25th June 2015
The apparent lack of any progress at Wednesday’s meeting of eurozone finance ministers has left the prospect of a deal between Greece and its creditors “hanging by a fine thread”, claims Capital Economics.
Greece’s prime minister Alexis Tsipras recommenced negotiations with the embattled nation’s creditors on Thursday but time is running short as it must repay a €1.6bn (£1.1bn) loan to crisis lender the International Monetary Fund (IMF) by the end of the month of face defaulting
Jonathan Loynes, chief European economist at Capital Economics said: “Following the optimism earlier in the week that an agreement was very close, it has become clear that there are still major differences between the two sides. The copy of Greece’s latest proposals, leaked yesterday, was covered in amendments from the creditors on long-standing areas of contention such as pensions. Meanwhile, Greek officials have described the creditors’ counter-proposals as ‘Armageddon’.”

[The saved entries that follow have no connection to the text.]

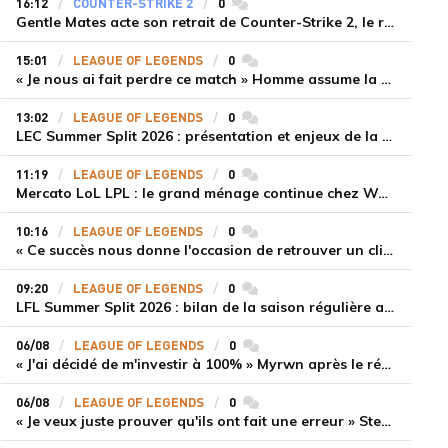
16:12
COUNTER-STRIKE 2
0
commentaires
Gentle Mates acte son retrait de Counter-Strike 2, le roster ibérique libéré
15:01
LEAGUE OF LEGENDS
0
commentaires
« Je nous ai fait perdre ce match » Homme assume la responsabilité de la défaite de HLE face à Gen.G
13:02
LEAGUE OF LEGENDS
0
commentaires
LEC Summer Split 2026 : présentation et enjeux de la troisième semaine de compétition
11:19
LEAGUE OF LEGENDS
0
commentaires
Mercato LoL LPL : le grand ménage continue chez Weibo Gaming, Jiejie quitte le navire au profit de Xiaohao
10:16
LEAGUE OF LEGENDS
0
commentaires
« Ce succès nous donne l'occasion de retrouver un climat beaucoup plus positif » Ryu et Canyon soulagés après la victoire de Gen.G sur HLE
09:20
LEAGUE OF LEGENDS
0
commentaires
LFL Summer Split 2026 : bilan de la saison régulière avec Solary en tête
06/08
LEAGUE OF LEGENDS
0
commentaires
« J'ai décidé de m'investir à 100% » Myrwn après le réveil de Movistar KOI face à Fnatic
06/08
LEAGUE OF LEGENDS
0
commentaires
« Je veux juste prouver qu'ils ont fait une erreur » Stend se confie sur son mercato chaotique et ses ambitions avec Shifters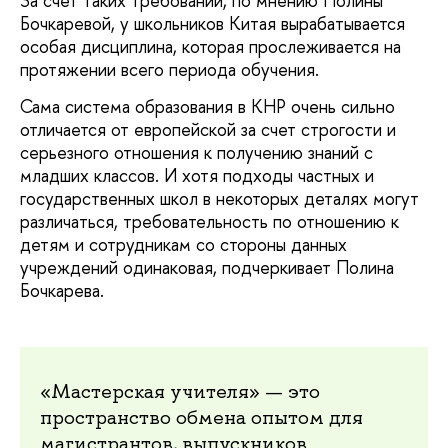
За счет таких требований, по мнению Полины
Бочкаревой, у школьников Китая вырабатывается
особая дисциплина, которая прослеживается на
протяжении всего периода обучения.
Сама система образования в КНР очень сильно
отличается от европейской за счет строгости и
серьезного отношения к получению знаний с
младших классов. И хотя подходы частных и
государственных школ в некоторых деталях могут
различаться, требовательность по отношению к
детям и сотрудникам со стороны данных
учреждений одинаковая, подчеркивает Полина
Бочкарева.
«Мастерская учителя» — это
пространство обмена опытом для
магистрантов, выпускников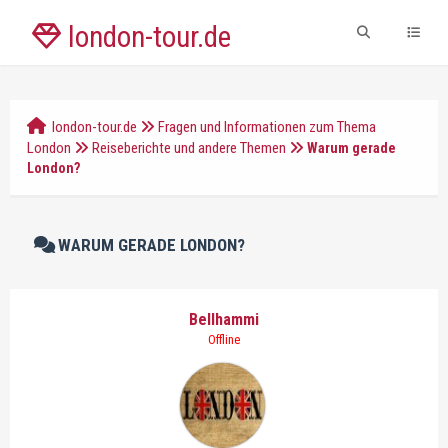
london-tour.de
london-tour.de
Fragen und Informationen zum Thema
London
Reiseberichte und andere Themen
Warum gerade
London?
WARUM GERADE LONDON?
Bellhammi
Offline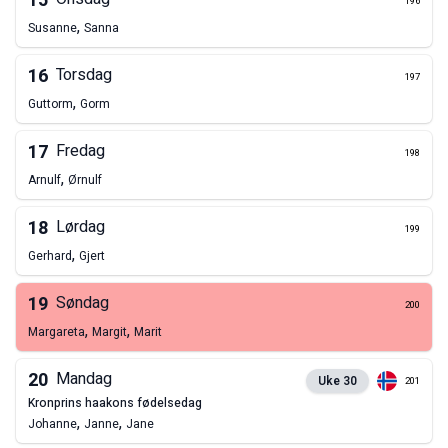
15
196
,
Susanne
Sanna
16
Torsdag
197
,
Guttorm
Gorm
17
Fredag
198
,
Arnulf
Ørnulf
18
Lørdag
199
,
Gerhard
Gjert
19
Søndag
200
,
,
Margareta
Margit
Marit
20
Mandag
Uke
30
201
kronprins haakons fødelsedag
,
,
Johanne
Janne
Jane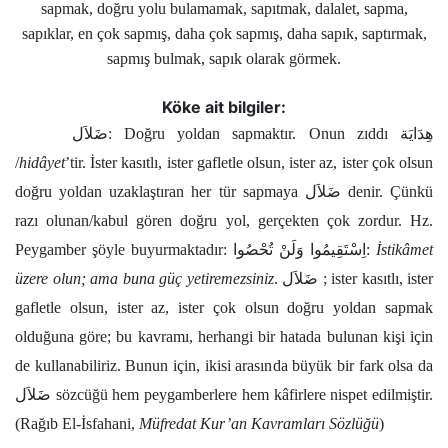
Kökler
sapmak, doğru yolu bulamamak, sapıtmak, dalalet, sapma,
sapıklar, en çok sapmış, daha çok sapmış, daha sapık, saptırmak,
sapmış bulmak, sapık olarak görmek.
Üyelik
Köke ait bilgiler:
ضَلاَل: Doğru yoldan sapmaktır. Onun zıddı هِدَايَة
/
hidâyet
’tir. İster kasıtlı, ister gafletle olsun, ister az, ister çok olsun
doğru yoldan uzaklaştıran her tür sapmaya ضَلاَل denir. Çünkü
razı olunan/kabul gören doğru yol, gerçekten çok zordur. Hz.
Peygamber şöyle buyurmaktadır: اِسْتَقِيمُوا وَلَنْ تُحْصُوا:
İstikâmet
üzere olun; ama buna güç yetiremezsiniz
. ضَلاَل ; ister kasıtlı, ister
gafletle olsun, ister az, ister çok olsun doğru yoldan sapmak
olduğuna göre; bu kavramı, herhangi bir hatada bulunan kişi için
de kullanabiliriz. Bunun için, ikisi arasında büyük bir fark olsa da
ضَلاَل sözcüğü hem peygamberlere hem kâfirlere nispet edilmiştir.
(Rağıb El-İsfahani,
Müfredat Kur’an Kavramları Sözlüğü
)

According to BBC News, the latest proposals put forward by Greece are thought to include new taxes on businesses and the wealthy, VAT increases, but no further reductions in pensions or public-sector wages.
Greek PM Alexis Tsipras is meeting the ECB’s Mario Draghi and IMF’s Christine Lagarde this morning, before the Eurogroup reconvenes at later today in “order to prepare for” the European Council, which starts later.
With the current bailout expiring on Tuesday, a deal needs be approved by over the next few days in order for the final €7.2bn in bailout funds to be released in time to make the payment to the IMF.
Loynes however believes that scenario appears extremely optimistic. He added: “Overall, we put the chances of a deal in the next few days at close to 50/50. But the key point that we have stressed many times is that it is likely to be only a temporary stop-gap. Without a substantial form of debt relief – which looks unlikely in an initial agreement – Greece’s debt ratio will remain unsustainably high and the crisis will continue.”